There was a time not so long when public service was more than about plastic titles shining on dark wood stretched desks in plush offices that smell of nurtured leather. We have fallen in love with characteristics of leaderships, fallen in love with the ego stroking poetry of positions and intoxicating punch of power. Perhaps our political organisations have been contaminated by a wide spread of shallow, Macbeth-like ambition. I say this because what i see is a battle for power rather than a battle to serve ordinary South Africans longing for more than the cold reality of poverty, crime and disease.

There was a time not so long ago when ANC members spoke truth to power for the purpose of principle rather than the servitude of camps. It is these situations of invested interest where we will see the dilution of truth. It will become a fluid abstract concept subjective to what camp you represent or what interest you hunger. For instance, ill discipline is Lekota addressing Jacob Zuma but it is not ill discipline when Julius Malema is calling Thabo Mbeki a coward, this is a blatant double standard that has become regular in an environment of pledging loyalty to camps for political longevity or political entrance. I support one camp only and that is one of principle, therefore i am a disciple of truth. I am in all quantum of thought anti camp but instead pro truth and ideas that refused to be confined to the marginalisation of camps that hunger for higher positions. It is my belief that in this hunger even principled men will squint their eyes to see shit as pudding. On countless instances we have seen ANC stalwarts hold their tongues when our fragile democracy was threatened by the public display of unruly behaviour. The motives of our leaders have been a mixture of job protection and vile vendettas. Its quite funny really, some of these men walked in death strides fearlessly for liberation, but when it comes to risking your pay well that’s another story.

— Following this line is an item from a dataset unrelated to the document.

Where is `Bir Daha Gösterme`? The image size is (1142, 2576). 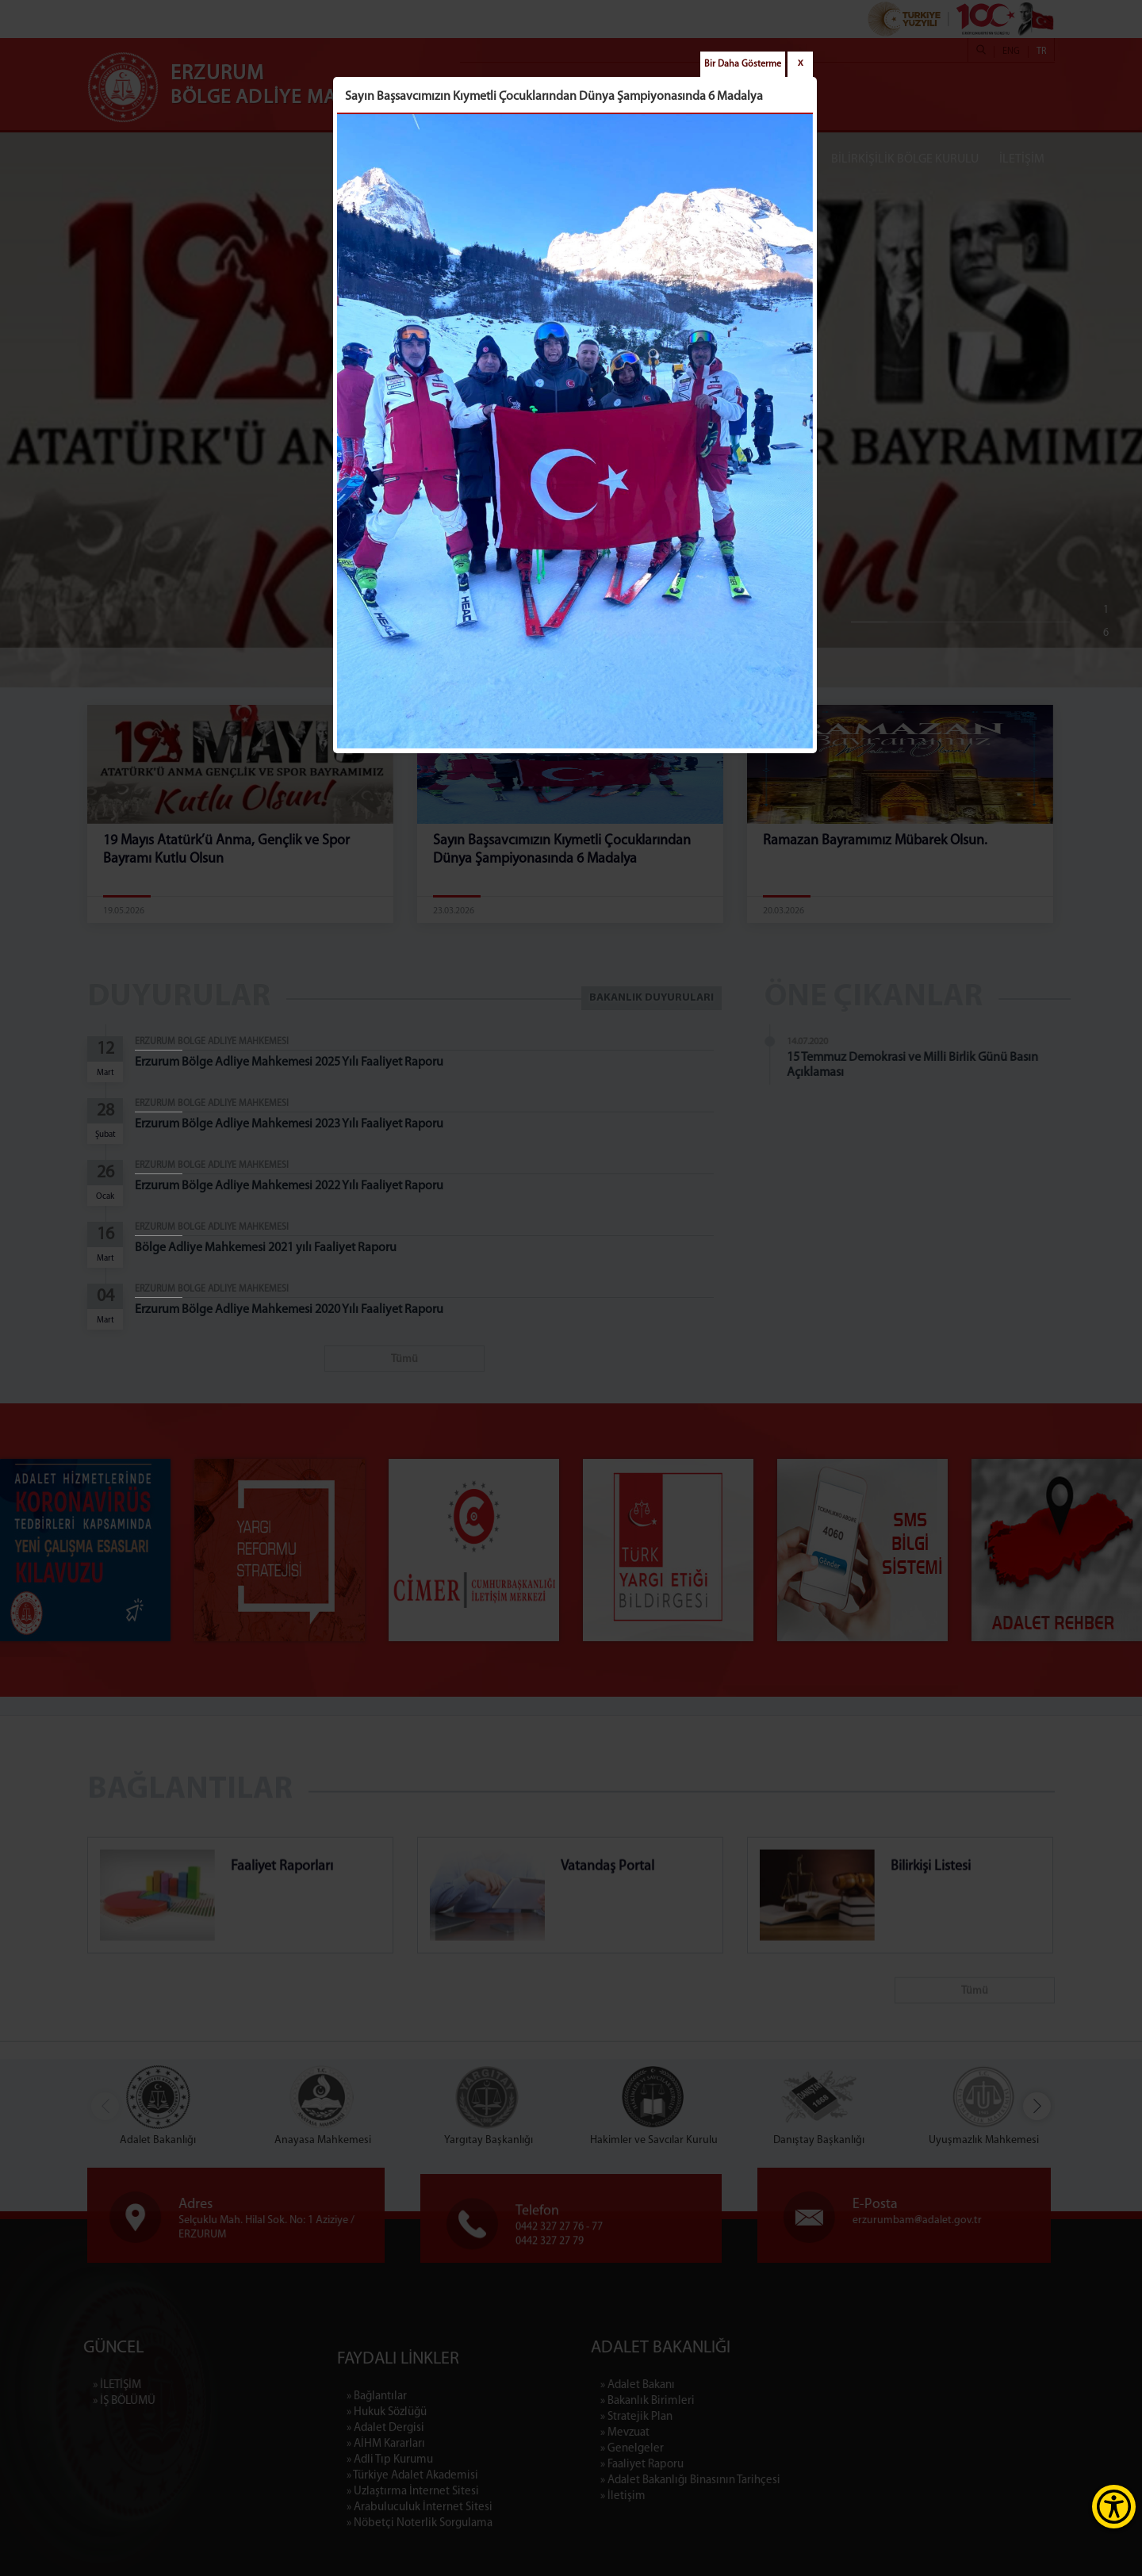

I guess death has nothing on an outstanding mortgage. If the apartheid government had known the method to destroy the ANC was to give them positions, 94 would have been 84.

This commitment to camps seems to have become about career elongation and career creation instead of it being about the yearning to better implement the very policies we voted for. But we are to blame for the status quo and the lesson learnt lies in slogans chanted by exiled soldiers dreaming of a new south Africa”POWER TO THE PEOPLE”. We thought this was reference to black people, but actually the people is a reference to the powerless, the subjects and ordinary citizens under a rule that has forgotten the masses. We are to blame because we disarmed ourselves of the very weapon we bled for….our vote. We disarmed ourselves by allowing to be conditioned by the accepted notion that we can only vote for the ANC. I would never suggest we vote any other organisation, even in its state i love the ANC, but what i am saying is that predictability is always the platform for abuse. We have become too predictable as citizens like the mentally broken wife who will still come home and cook after her abusive husbands disarms her of choice. We are too predictable and we have accepted the unfavourable compromise of not having alternatives. Our reactions are predictable too, a flurry of letters to editors and sms’s to friends displaying our displeasure, but like clockwork after that last full stop we will still come home and cook. Would you like a beer with that honey.